WHAT NEEDS TO BE DONE: Find the line with "greve gidecek. Başlatılan grev nedeniyle" in the entries below. Repeat it, every following line, and the line with "choisi vous permettra de profiter d’un", exactly and with nothing added.

SUPPLIED ENTRIES:
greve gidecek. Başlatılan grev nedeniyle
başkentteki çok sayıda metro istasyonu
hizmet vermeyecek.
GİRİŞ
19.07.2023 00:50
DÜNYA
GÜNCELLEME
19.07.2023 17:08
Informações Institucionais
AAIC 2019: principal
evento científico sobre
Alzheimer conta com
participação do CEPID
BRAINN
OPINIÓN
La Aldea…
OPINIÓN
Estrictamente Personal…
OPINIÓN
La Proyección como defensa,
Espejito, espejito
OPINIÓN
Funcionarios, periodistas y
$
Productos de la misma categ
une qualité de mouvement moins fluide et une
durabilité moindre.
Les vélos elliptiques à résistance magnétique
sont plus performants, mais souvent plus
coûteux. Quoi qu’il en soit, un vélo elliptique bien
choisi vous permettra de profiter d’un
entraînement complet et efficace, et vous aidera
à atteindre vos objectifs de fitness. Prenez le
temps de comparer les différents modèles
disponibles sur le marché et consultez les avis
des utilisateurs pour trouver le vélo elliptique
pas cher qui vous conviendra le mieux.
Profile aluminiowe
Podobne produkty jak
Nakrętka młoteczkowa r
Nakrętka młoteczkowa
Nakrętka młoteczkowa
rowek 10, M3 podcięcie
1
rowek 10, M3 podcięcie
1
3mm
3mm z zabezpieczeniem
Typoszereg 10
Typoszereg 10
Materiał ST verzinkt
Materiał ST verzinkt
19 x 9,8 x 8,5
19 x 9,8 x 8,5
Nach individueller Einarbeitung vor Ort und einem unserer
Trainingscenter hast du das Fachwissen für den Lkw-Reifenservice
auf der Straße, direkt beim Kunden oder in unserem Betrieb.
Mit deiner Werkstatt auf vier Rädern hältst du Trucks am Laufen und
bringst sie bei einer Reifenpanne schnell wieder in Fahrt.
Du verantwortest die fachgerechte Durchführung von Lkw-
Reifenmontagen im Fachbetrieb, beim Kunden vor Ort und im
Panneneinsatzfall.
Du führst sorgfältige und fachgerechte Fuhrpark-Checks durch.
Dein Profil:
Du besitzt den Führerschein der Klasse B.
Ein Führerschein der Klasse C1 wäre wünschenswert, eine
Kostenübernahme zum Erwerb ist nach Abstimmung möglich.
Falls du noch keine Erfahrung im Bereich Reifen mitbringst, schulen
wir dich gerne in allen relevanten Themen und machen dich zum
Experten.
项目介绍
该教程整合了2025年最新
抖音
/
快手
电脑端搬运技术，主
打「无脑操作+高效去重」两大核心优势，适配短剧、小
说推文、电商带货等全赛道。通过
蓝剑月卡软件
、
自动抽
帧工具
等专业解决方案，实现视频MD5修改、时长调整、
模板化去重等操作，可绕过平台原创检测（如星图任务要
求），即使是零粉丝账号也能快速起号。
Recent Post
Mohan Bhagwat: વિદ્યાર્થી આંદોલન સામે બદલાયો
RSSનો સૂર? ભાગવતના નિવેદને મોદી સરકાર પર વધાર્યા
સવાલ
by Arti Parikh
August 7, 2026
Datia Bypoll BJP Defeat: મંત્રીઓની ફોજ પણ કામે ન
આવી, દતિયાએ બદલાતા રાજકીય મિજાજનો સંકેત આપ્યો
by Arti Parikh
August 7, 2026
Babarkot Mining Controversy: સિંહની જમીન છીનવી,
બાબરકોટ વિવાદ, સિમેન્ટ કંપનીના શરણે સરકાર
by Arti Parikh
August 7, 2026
---
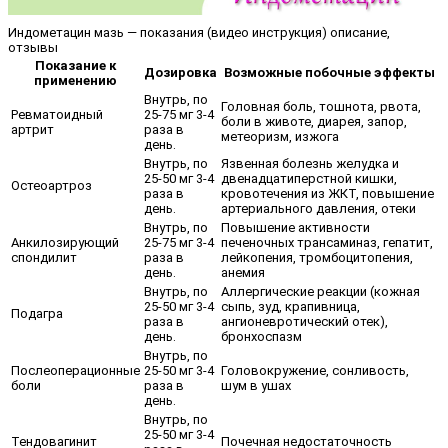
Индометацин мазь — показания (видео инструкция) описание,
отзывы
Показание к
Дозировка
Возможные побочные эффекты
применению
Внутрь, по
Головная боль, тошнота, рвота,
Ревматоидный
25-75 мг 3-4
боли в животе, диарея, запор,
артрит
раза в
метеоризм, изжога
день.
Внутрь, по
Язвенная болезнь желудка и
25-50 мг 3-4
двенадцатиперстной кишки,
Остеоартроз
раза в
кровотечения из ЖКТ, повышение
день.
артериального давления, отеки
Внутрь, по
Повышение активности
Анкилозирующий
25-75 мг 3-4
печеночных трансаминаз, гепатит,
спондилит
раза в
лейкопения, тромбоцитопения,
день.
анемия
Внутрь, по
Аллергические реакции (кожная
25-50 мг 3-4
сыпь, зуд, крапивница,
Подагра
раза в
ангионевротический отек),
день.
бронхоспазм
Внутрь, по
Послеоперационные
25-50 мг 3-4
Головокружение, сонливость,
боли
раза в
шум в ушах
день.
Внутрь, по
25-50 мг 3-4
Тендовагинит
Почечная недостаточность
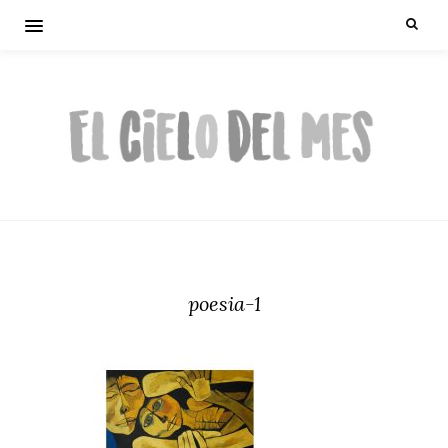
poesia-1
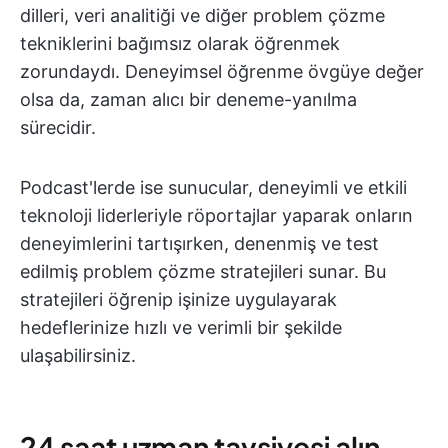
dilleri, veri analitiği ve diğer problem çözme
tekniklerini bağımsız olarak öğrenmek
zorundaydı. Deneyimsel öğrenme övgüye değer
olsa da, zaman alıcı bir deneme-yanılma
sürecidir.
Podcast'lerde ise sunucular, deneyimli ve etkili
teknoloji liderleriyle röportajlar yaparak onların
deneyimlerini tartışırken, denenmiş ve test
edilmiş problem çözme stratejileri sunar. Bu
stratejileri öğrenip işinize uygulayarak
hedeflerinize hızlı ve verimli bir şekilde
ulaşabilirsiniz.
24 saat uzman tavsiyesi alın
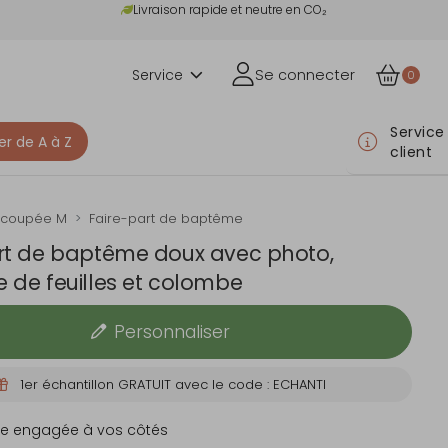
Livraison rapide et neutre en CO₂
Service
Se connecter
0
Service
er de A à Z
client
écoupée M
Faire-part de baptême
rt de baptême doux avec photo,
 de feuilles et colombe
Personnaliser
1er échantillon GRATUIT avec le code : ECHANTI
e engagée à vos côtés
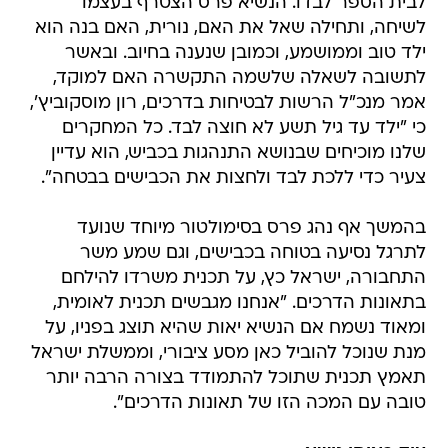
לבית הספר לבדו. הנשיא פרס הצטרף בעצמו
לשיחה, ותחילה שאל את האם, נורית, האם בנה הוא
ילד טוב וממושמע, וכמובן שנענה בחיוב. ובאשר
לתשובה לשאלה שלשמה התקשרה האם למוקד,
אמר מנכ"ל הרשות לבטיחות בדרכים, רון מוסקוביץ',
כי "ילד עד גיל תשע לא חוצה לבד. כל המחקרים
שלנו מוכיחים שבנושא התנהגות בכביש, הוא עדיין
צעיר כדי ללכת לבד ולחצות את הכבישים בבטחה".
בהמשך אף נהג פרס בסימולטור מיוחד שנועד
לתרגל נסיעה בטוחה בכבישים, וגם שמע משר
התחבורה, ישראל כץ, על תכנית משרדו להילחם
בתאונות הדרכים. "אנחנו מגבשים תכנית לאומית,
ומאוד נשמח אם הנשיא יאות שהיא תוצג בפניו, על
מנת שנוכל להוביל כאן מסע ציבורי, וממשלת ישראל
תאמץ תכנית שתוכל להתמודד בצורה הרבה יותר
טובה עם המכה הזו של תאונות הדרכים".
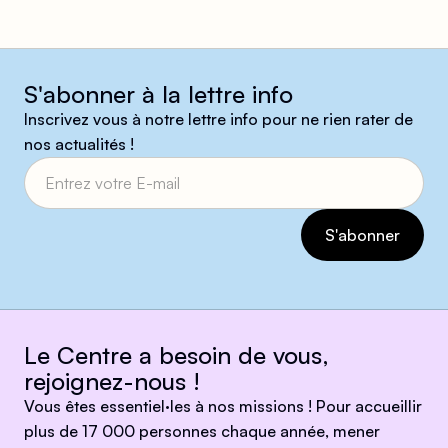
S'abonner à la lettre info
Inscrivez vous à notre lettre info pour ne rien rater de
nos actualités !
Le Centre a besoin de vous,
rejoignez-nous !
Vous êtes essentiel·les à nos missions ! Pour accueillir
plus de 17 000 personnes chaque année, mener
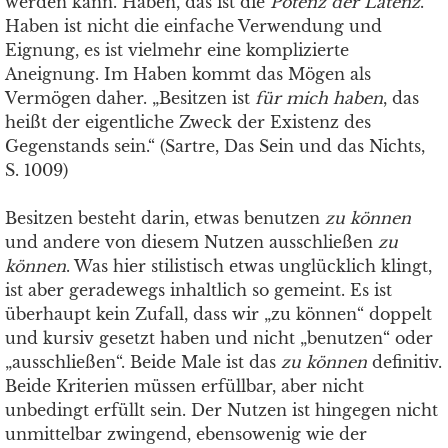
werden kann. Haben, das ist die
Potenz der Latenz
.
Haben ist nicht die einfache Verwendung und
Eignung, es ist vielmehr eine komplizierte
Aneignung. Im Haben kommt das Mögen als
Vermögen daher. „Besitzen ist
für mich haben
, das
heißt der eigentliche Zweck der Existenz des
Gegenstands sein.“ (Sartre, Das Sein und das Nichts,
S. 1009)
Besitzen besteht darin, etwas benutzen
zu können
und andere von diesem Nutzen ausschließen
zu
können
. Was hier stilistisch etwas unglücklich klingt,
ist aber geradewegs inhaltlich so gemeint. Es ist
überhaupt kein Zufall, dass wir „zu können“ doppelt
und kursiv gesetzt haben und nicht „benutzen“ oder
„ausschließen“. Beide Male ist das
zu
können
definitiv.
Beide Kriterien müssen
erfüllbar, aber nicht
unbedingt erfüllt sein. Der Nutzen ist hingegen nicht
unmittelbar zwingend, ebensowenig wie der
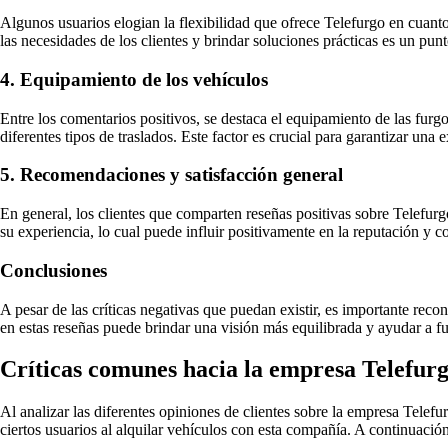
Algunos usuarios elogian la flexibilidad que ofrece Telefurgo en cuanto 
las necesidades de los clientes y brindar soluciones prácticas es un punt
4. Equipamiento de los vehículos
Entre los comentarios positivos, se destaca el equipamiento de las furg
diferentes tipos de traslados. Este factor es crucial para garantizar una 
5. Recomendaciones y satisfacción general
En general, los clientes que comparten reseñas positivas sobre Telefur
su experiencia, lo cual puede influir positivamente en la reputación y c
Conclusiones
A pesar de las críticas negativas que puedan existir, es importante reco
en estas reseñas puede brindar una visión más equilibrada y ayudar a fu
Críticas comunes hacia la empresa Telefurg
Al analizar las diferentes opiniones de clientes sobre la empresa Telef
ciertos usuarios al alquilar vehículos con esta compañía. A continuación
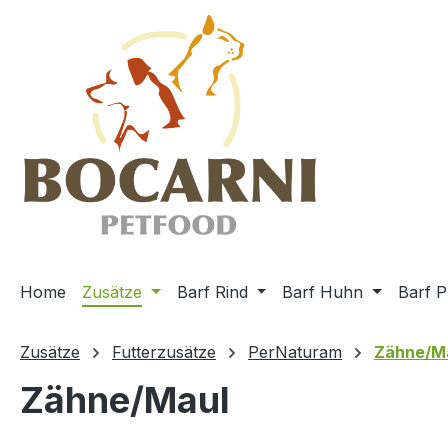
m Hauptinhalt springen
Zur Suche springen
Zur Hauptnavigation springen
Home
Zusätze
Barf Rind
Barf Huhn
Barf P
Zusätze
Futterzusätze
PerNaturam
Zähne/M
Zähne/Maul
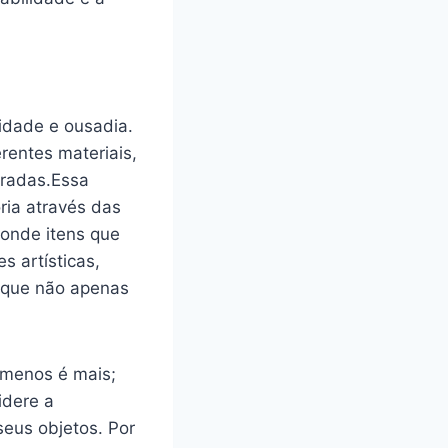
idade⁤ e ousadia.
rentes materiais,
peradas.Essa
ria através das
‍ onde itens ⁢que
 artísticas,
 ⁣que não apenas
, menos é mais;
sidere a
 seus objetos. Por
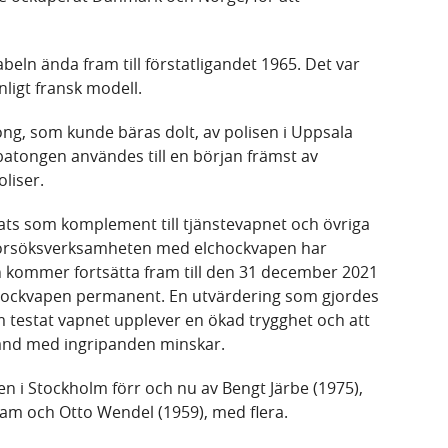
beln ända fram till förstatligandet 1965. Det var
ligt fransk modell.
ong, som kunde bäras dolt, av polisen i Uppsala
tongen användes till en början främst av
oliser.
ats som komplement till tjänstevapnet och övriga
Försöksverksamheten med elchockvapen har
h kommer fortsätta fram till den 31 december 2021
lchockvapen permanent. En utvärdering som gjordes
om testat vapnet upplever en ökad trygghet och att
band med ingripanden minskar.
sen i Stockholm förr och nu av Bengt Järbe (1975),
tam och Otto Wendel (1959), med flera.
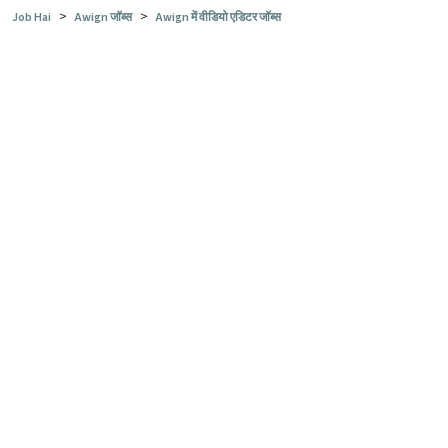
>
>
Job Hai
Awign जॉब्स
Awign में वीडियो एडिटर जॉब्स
==
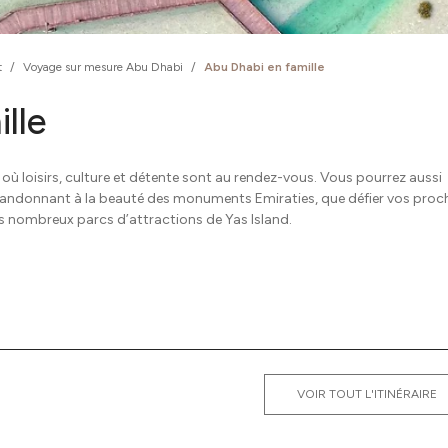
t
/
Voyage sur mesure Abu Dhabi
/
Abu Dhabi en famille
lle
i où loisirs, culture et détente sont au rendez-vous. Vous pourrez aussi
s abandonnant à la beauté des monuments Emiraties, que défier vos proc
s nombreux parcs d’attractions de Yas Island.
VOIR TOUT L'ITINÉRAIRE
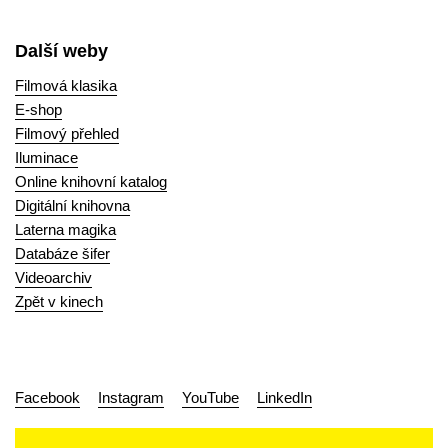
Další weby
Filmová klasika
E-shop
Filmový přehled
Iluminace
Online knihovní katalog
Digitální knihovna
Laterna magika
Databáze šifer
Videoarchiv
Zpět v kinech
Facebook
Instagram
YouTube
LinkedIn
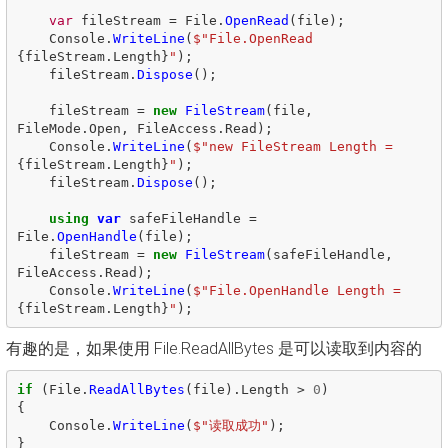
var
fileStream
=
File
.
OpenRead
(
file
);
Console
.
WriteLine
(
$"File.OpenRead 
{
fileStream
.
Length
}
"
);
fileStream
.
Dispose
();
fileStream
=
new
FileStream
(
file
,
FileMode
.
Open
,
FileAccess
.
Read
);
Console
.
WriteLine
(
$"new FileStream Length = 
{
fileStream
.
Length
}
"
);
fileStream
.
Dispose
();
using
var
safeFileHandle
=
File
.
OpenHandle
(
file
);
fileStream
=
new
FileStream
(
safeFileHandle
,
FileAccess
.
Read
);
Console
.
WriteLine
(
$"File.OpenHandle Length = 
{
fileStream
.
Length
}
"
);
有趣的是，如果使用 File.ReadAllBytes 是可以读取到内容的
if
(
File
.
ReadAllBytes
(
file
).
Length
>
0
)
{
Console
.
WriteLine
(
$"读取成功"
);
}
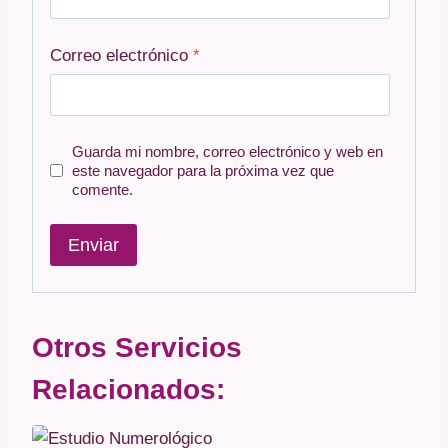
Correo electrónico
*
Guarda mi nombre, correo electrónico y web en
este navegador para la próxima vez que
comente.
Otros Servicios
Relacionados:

RESULT FOR THIS TASK:
greve gidecek. Başlatılan grev nedeniyle
başkentteki çok sayıda metro istasyonu
hizmet vermeyecek.
GİRİŞ
19.07.2023 00:50
DÜNYA
GÜNCELLEME
19.07.2023 17:08
Informações Institucionais
AAIC 2019: principal
evento científico sobre
Alzheimer conta com
participação do CEPID
BRAINN
OPINIÓN
La Aldea…
OPINIÓN
Estrictamente Personal…
OPINIÓN
La Proyección como defensa,
Espejito, espejito
OPINIÓN
Funcionarios, periodistas y
$
Productos de la misma categ
une qualité de mouvement moins fluide et une
durabilité moindre.
Les vélos elliptiques à résistance magnétique
sont plus performants, mais souvent plus
coûteux. Quoi qu’il en soit, un vélo elliptique bien
choisi vous permettra de profiter d’un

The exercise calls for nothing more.